Not so. Its not a lower quality file. In fact, you could embed the entire original raw file in the DNG along with the DNG information and all the metadata plus a nice JPEG preview (a pretty large one at that).
 

Asher Kelman

OPF Owner/Editor-in-Chief
Hi Michael,

Just a brief reply for the moment. Is this LaCie actuallky composed of two drives inside the case? If so, they can probably be recovered separately with Data from Prosoft Rescue.

Spinrite is best operated by mounting the drive inside an older PC running DOS. You may need to have a particular diver according to the case, such aas a USB driver which DOS is normally ignorant of.

Let us know about the drive anatomy. I belong to the faction, former LaCie advocates, who now shun their drives because they use propreitory ways of spanning dual drives and have a tendency to fail. I recovered everything by mouning the drives in new cases.

Not easy, as I cycle beteeen a number of utilites to get the disks to appear on the desktop. On a Mac System I could have a try if you get stuck and the drive is important.

Drive savers is very good but it may cost $1000 to $2500.

If it is crashed, then any messing that you do could make the drive unrecoverable.

Sorry you have this trouble,

Asher
 

Dave New

Member
I tried downloading some of the DOS USB drivers, but haven't been able to get my wife's Thinkpad to recognize the drive. SpinRite can't access it, I guess, if DOS can't see it.

Michael

Probably wrong assumption. If SpinRite is doing what I think it is doing, it is accessing raw sectors on the drive, via the old DOS/BIOS Int calls. This means that it is up to SpinRite to interpret the file system on the drive (if any), not DOS.

So, whether or not DOS can mount the drive in this case would be immaterial.
 
Bart.... I've been emailing with SpinRite, they've been very helpful.
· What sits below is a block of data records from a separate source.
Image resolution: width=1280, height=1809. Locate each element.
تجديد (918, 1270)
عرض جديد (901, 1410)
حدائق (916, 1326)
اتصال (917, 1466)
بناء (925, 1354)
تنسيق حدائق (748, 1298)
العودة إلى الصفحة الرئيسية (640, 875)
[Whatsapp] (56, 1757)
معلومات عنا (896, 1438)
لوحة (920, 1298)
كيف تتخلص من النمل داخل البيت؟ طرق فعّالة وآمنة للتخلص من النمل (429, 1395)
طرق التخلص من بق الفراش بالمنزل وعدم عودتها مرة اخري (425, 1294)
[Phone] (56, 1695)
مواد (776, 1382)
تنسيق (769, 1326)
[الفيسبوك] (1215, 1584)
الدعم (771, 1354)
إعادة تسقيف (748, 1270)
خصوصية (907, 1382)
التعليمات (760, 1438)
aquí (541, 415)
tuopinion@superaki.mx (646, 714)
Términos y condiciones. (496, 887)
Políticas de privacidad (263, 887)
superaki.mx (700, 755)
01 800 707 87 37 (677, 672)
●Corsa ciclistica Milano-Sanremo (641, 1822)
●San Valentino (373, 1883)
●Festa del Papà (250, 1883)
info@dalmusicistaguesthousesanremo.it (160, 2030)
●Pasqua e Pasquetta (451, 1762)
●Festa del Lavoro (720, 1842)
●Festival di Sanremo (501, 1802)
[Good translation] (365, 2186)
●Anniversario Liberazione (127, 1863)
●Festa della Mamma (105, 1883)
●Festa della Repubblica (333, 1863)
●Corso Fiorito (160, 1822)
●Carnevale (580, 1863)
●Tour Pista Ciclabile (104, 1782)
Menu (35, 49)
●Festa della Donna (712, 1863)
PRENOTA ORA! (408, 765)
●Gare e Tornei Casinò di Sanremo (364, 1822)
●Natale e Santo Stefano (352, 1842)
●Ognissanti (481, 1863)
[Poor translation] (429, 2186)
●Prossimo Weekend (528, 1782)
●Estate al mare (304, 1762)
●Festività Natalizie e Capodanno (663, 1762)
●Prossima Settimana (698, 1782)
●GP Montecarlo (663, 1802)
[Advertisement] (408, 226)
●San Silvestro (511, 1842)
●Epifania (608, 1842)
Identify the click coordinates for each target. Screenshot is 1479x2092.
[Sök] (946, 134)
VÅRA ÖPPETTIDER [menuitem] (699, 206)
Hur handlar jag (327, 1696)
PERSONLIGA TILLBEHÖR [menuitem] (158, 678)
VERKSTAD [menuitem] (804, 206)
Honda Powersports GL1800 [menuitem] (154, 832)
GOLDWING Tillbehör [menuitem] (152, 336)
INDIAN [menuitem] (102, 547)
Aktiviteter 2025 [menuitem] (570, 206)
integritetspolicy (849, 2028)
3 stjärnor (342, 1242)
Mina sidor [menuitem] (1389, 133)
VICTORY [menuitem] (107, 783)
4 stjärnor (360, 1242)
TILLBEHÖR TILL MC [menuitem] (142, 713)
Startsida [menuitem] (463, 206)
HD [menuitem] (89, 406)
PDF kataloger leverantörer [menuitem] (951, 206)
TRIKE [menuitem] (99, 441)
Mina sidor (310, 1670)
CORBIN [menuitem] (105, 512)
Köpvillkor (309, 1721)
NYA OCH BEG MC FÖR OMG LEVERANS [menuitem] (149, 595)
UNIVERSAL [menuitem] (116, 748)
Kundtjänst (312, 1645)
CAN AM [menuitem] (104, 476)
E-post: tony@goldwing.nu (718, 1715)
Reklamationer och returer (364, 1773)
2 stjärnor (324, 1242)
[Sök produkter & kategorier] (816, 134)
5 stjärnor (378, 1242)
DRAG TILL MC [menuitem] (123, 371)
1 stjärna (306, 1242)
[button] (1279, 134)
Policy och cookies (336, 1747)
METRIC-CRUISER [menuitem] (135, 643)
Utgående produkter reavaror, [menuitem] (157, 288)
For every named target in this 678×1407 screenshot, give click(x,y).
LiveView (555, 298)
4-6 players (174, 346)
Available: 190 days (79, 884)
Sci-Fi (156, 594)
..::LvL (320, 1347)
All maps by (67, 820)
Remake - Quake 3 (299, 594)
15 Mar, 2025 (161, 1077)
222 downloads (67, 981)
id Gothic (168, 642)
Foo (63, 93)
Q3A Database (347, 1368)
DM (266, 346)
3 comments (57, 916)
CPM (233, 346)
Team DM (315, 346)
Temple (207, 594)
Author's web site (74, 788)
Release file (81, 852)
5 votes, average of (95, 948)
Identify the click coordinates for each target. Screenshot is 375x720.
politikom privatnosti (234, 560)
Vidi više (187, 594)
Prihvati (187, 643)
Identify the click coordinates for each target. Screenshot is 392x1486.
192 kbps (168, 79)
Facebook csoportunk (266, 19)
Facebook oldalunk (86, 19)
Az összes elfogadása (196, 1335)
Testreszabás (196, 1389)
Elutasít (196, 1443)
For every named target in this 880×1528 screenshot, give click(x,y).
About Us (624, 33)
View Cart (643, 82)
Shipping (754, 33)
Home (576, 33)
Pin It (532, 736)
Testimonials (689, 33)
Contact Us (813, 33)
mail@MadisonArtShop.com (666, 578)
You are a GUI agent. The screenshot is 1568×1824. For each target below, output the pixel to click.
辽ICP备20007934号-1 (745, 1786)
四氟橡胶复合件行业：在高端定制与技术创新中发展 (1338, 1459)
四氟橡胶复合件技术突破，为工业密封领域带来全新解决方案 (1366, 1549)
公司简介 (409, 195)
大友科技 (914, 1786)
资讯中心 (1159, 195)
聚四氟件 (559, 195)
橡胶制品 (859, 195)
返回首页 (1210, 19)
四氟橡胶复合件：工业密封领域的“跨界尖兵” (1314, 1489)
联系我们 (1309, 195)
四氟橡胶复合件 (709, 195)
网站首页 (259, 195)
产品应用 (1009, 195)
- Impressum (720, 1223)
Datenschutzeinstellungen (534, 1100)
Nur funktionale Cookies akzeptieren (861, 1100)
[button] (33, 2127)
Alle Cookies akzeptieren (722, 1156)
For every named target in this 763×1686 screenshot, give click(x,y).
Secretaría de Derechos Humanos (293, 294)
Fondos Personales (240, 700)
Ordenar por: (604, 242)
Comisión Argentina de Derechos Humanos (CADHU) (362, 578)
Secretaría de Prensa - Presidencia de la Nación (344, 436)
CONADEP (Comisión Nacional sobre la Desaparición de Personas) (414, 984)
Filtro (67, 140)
I tried downloading some of the DOS USB drivers, but haven't been able to get my wife's Thinkpad to recognize the drive. SpinRite can't access it, I guess, if DOS can't see it.

Well, I'm also unable to access USB/Firewire drives on my main box (despite trying various DOS/USB drivers), but that is caused by the drivers not making the drive visible on the (internal) PC IDE interface. If you boot the PC with a 3.5in floppydisk or a CD, and are unable to access the drive through the command line (CD <drive:>), then Spinrite can't see it, and thus can't process it.
Should one dismount the drives from their casing and somehow hook them up to the internal PC connectors, they would probably show up and Spinrite would be able to process them.

I've run into some other problems as well (like being unable to create a DOS boot CD--as we have no floppies on either of our systems).

You don't need a floppy station. Spinrite can create a bootable CD image on the HardDisk. In turn that image needs to be burned as an image to the CD by capable writer software.

If the underlying issue is an internal drive hardware failure, then software recovery options are reduced considerably, but Spinrite will try (and take its time doing it because it needs to acquire enough statistical data by 'lifting' bits from the platter surface while reading the surface from various initial reading positions).

Bart
 

Michael Seltzer

New member
Hi all,

Thanks again for all your help. Because of the time involved (and limited access to a PC), I decided to return the drive to LaCie. I've received the new drive, which is working fine so far. I did lose some images, but I'll survive.

Another question, if not LaCie, what drives do you recommend, as I know want to set up a mirrored raid? And can I add another a different manufacturer's drive to the LaCide as a raid? Space is also a problem, and the LaCie stack nicely and can be daisy-chained, which helps.

Maybe I'll start another thread with those questions, as they aren't quite what this thread was about.